JDK-8201193 : Use XMM/YMM for objects initialization
Type:Enhancement
Component:hotspot
Sub-Component:compiler
Affected Version:11
Priority:P4
Status:Resolved
Resolution:Fixed
OS:generic
CPU:x86
Submitted:2018-04-05
Updated:2019-10-12
Resolved:2018-06-13
The Version table provides details related to the release that this issue/RFE will be addressed.
Unresolved : Release in which this issue/RFE will be addressed. Resolved: Release in which this issue/RFE has been resolved. Fixed : Release in which this issue/RFE has been fixed.
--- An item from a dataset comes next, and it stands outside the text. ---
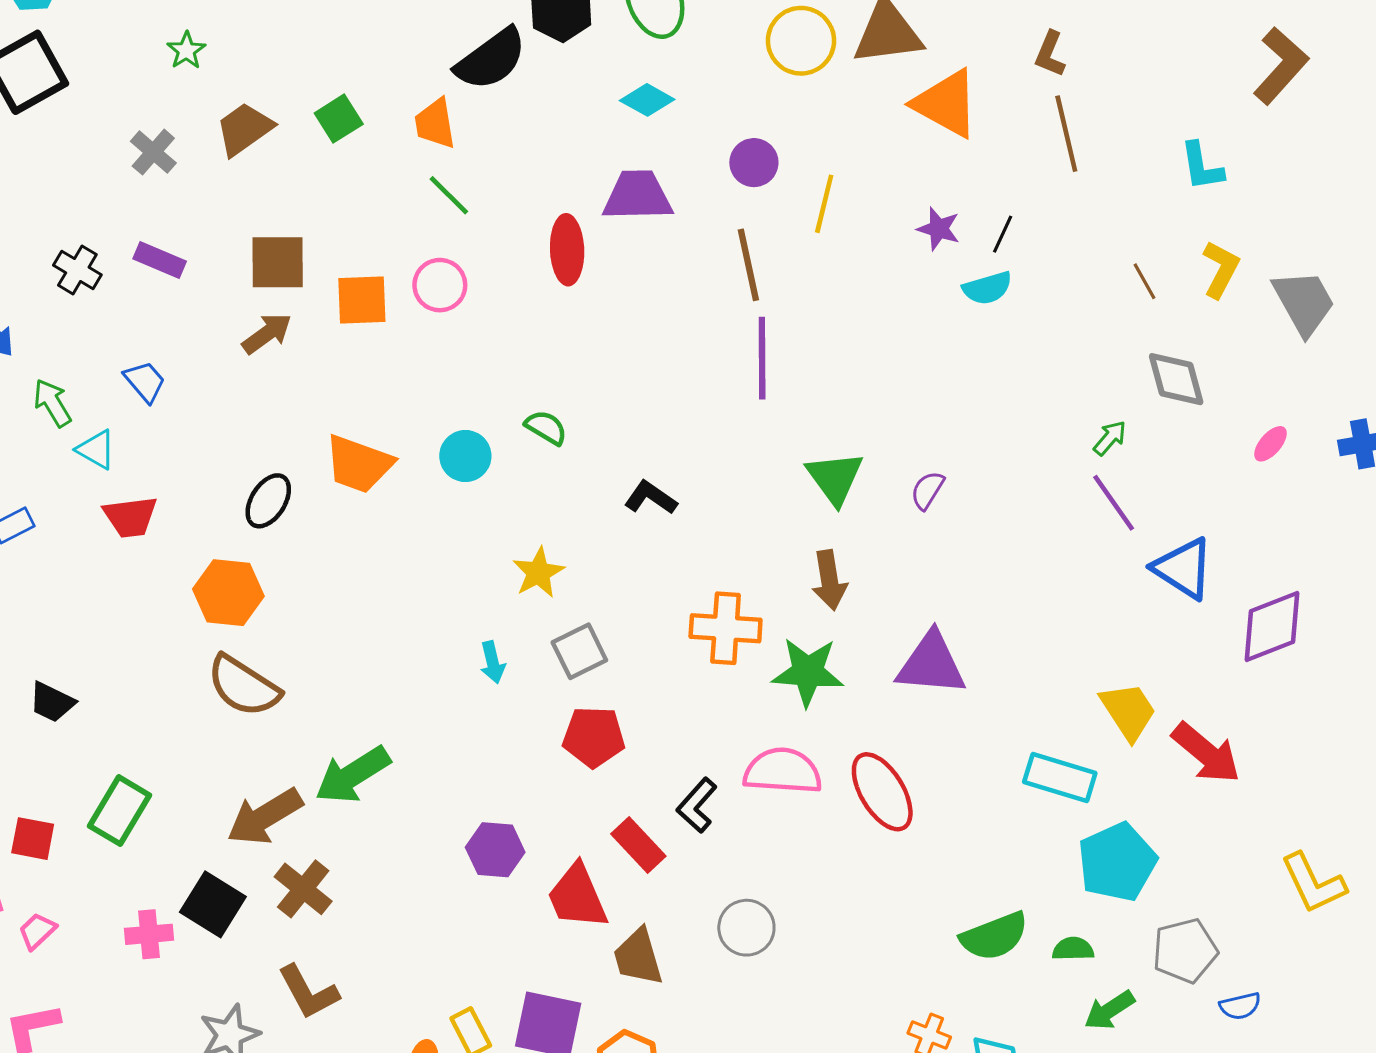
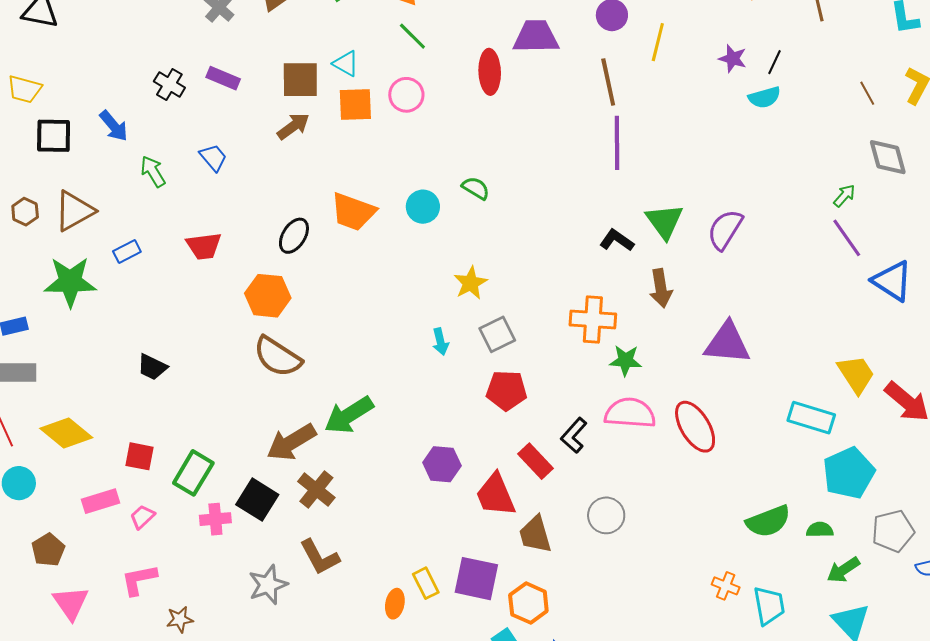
cyan triangle: (96, 450) -> (346, 64), moved
purple semicircle: (927, 490) -> (725, 230), size x1.6
black L-shape: (651, 498) -> (617, 240), moved
green star: (808, 672) -> (625, 360), moved, size x0.7
green rectangle: (119, 811) -> (193, 473), moved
The release containing this fix may be available for download as an Early Access Release or a General Availability Release.
Right now, for longer lengths we use "rep stos" instructions on x86, for short lengths we use "mov rax". Experiments show that we can use XMM/YMM registers for middle lengths to improve objects initialization perofrmance.
Comments
Updated changes http://cr.openjdk.java.net/~kvn/8201193/webrev.02/
Use pxor() instead of vpxor() when AVX is not available (hit assert during testing).
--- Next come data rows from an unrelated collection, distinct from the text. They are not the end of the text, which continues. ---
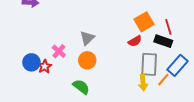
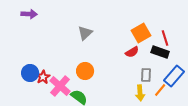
gray triangle: (87, 38) -> (85, 33), moved
pink cross: (59, 51) -> (60, 86), moved, size x1.5
gray rectangle: (149, 64) -> (146, 75), size x0.6

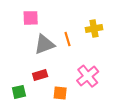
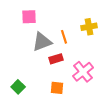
red rectangle: (40, 75) -> (56, 59), moved
green square: (19, 92) -> (18, 87), turned -32

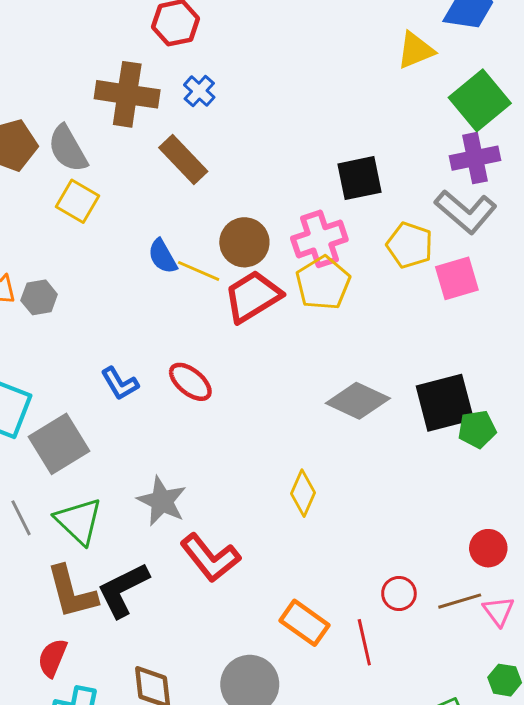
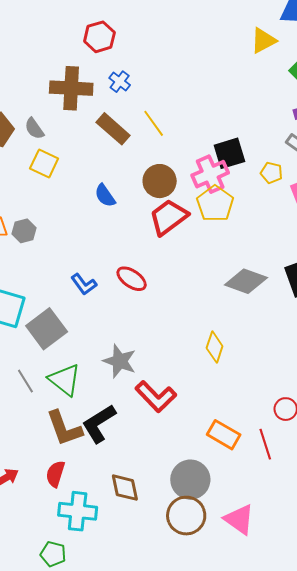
gray semicircle: (68, 149) -> (34, 129), size x0.7
black square: (359, 178) -> (229, 153), moved
yellow pentagon: (410, 245) -> (271, 173), size x0.7
yellow line: (199, 271) -> (154, 123), moved, turned 36

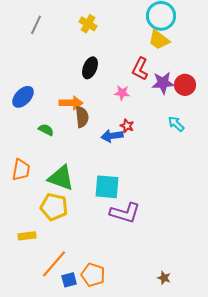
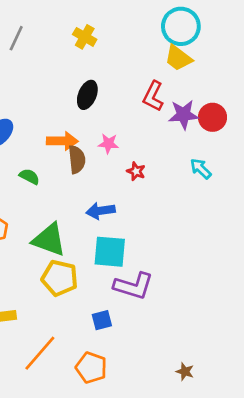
pink star: (122, 93) -> (108, 144), moved
blue arrow: (112, 136) -> (101, 211), moved
yellow pentagon: (54, 207) -> (60, 278), moved
blue square: (69, 280) -> (102, 320), moved

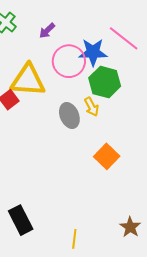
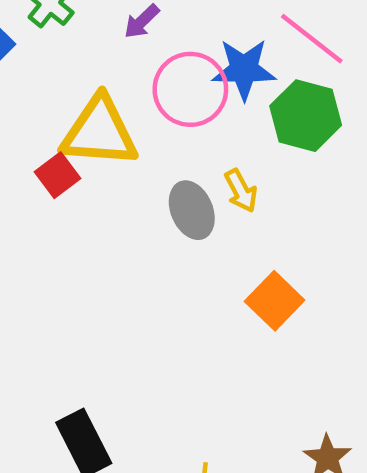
green hexagon: (105, 82) -> (306, 116), moved

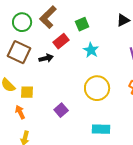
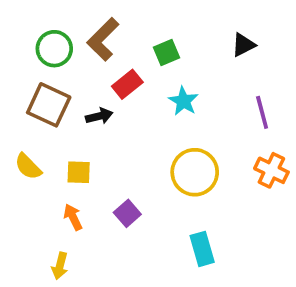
yellow square: (27, 92) -> (79, 172), moved
orange arrow: (20, 112) -> (73, 217), moved
cyan rectangle: (101, 129) -> (202, 249), turned 72

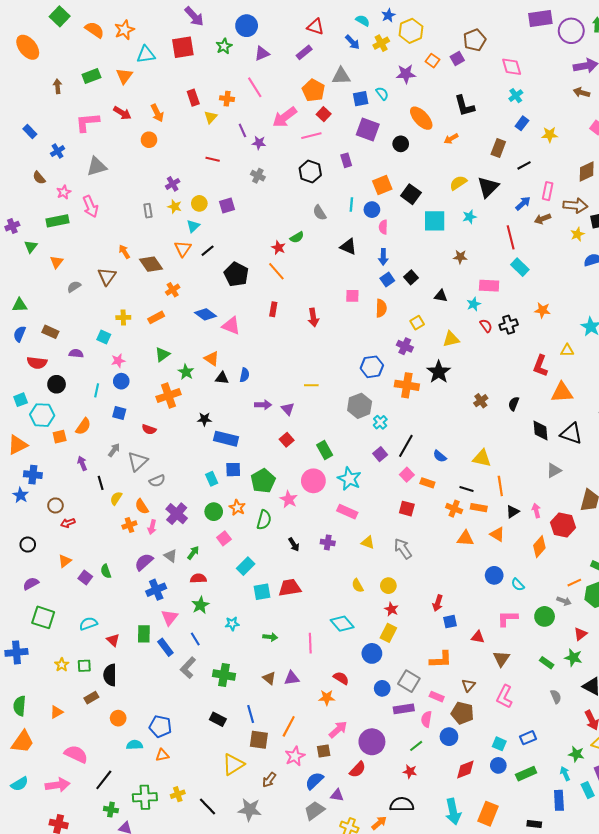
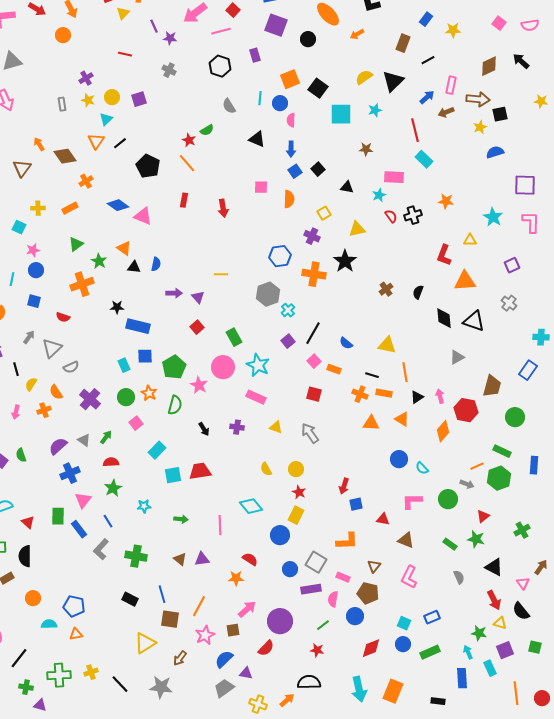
pink arrow: (152, 527) -> (16, 412), moved
brown triangle: (501, 659) -> (406, 540), turned -42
Set UseXMMForObjInit flag ergonomically in vm_version_x64.cpp.
On 4/5/18 12:19 AM, Rohit Arul Raj wrote:
I was going through the C2 object initialization (zeroing) code based
on the below bug entry:
https://bugs.openjdk.java.net/browse/JDK-8146801
Right now, for longer lengths we use "rep stos" instructions on x86. I
was experimenting with using XMM/YMM registers (on AMD EPYC processor)
and found that they do improve performance for certain lengths:
For lengths > 64 bytes - 512 bytes : improvement is in the range of 8% to 44%
For lengths > 512bytes : some lengths show slight
improvement in the range of 2% to 7%, others almost same as "rep stos"
numbers.
I have attached the complete performance data (data.txt) for reference .
Can we add this as an user option similar to UseXMMForArrayCopy?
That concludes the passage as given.